• [Assignment]
Scan the entries for lines with the word "corak" and copy those lines.

• [Dataset entries]
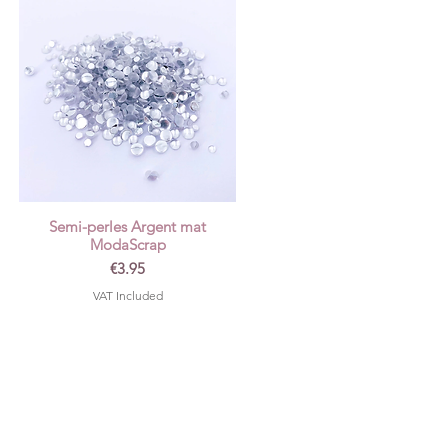
Semi-perles Argent mat
Quick View
ModaScrap
Price
€3.95
VAT Included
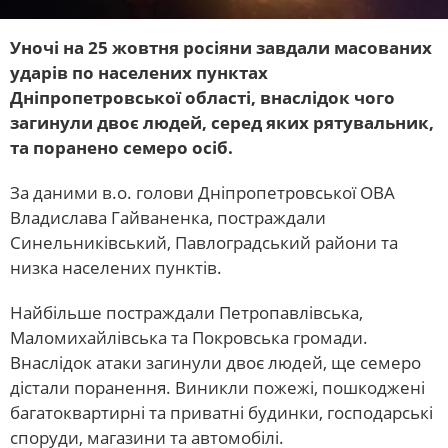
Уночі на 25 жовтня росіяни завдали масованих
ударів по населених пунктах
Дніпропетровської області, внаслідок чого
загинули двоє людей, серед яких рятувальник,
та поранено семеро осіб.
За даними в.о. голови Дніпропетровської ОВА
Владислава Гайваненка, постраждали
Синельниківський, Павлоградський райони та
низка населених пунктів.
Найбільше постраждали Петропавлівська,
Маломихайлівська та Покровська громади.
Внаслідок атаки загинули двоє людей, ще семеро
дістали поранення. Виникли пожежі, пошкоджені
багатоквартирні та приватні будинки, господарські
споруди, магазини та автомобілі.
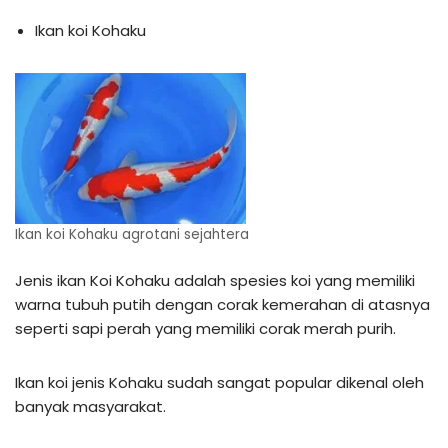
Ikan koi Kohaku
Ikan koi Kohaku agrotani sejahtera
Jenis ikan Koi Kohaku adalah spesies koi yang memiliki
warna tubuh putih dengan corak kemerahan di atasnya
seperti sapi perah yang memiliki corak merah purih.
Ikan koi jenis Kohaku sudah sangat popular dikenal oleh
banyak masyarakat.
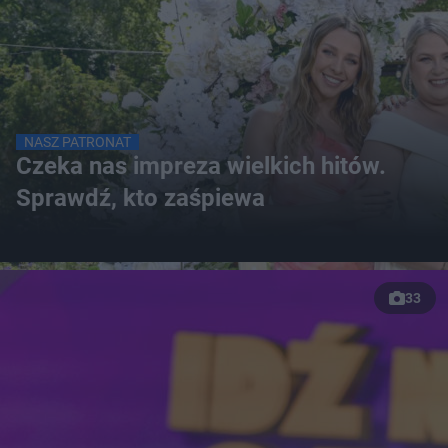
NASZ PATRONAT
Czeka nas impreza wielkich hitów.
Sprawdź, kto zaśpiewa
33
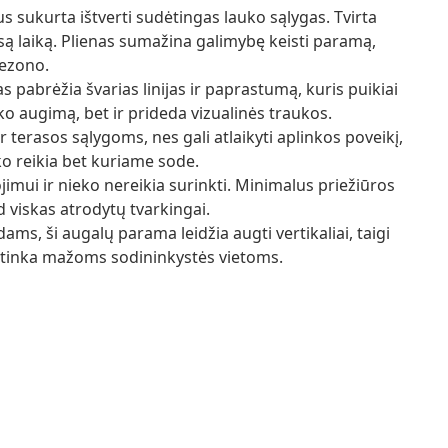
s sukurta ištverti sudėtingas lauko sąlygas. Tvirta
są laiką. Plienas sumažina galimybę keisti paramą,
sezono.
s pabrėžia švarias linijas ir paprastumą, kuris puikiai
iko augimą, bet ir prideda vizualinės traukos.
 terasos sąlygoms, nes gali atlaikyti aplinkos poveikį,
ko reikia bet kuriame sode.
imui ir nieko nereikia surinkti. Minimalus priežiūros
d viskas atrodytų tvarkingai.
s, ši augalų parama leidžia augti vertikaliai, taigi
ai tinka mažoms sodininkystės vietoms.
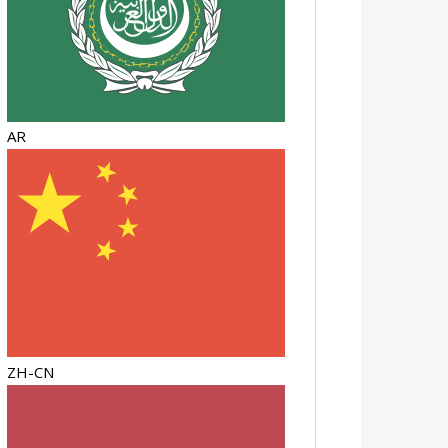
AR
ZH-CN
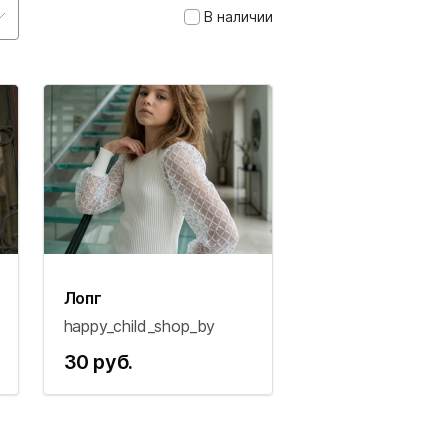
В наличии
Лопг
happy_child_shop_by
30 руб.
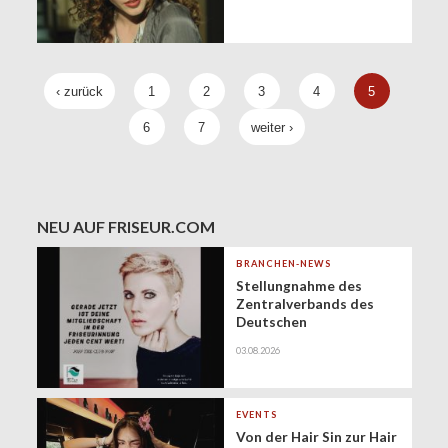
‹ zurück
1
2
3
4
5
6
7
weiter ›
NEU AUF FRISEUR.COM
BRANCHEN-NEWS
Stellungnahme des
Zentralverbands des
Deutschen
Friseurhandwerks zur
03.08.2026
Zukunft der
geringfügigen
Beschäftigung
(Minijobs)
EVENTS
Von der Hair Sin zur Hair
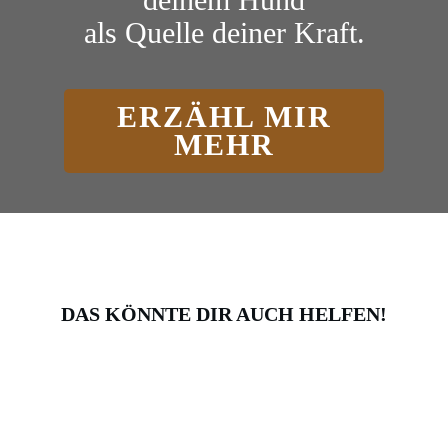
als Quelle deiner Kraft.
ERZÄHL MIR
MEHR
DAS KÖNNTE DIR AUCH HELFEN!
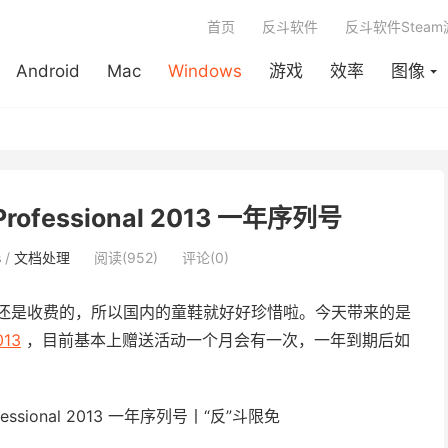
首页
反斗软件
反斗软件Stea
Android
Mac
Windows
游戏
效率
图像
e Professional 2013 一年序列号
s
/
文档处理
阅读(952)
评论(0)
ice 而且还是收费的，所以国内的童鞋就好好珍惜啦。今天带来的是
013
，目前基本上赠送活动一个月会有一次，一年到期后如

• [Result]
warna tubuh putih dengan corak kemerahan di atasnya
seperti sapi perah yang memiliki corak merah purih.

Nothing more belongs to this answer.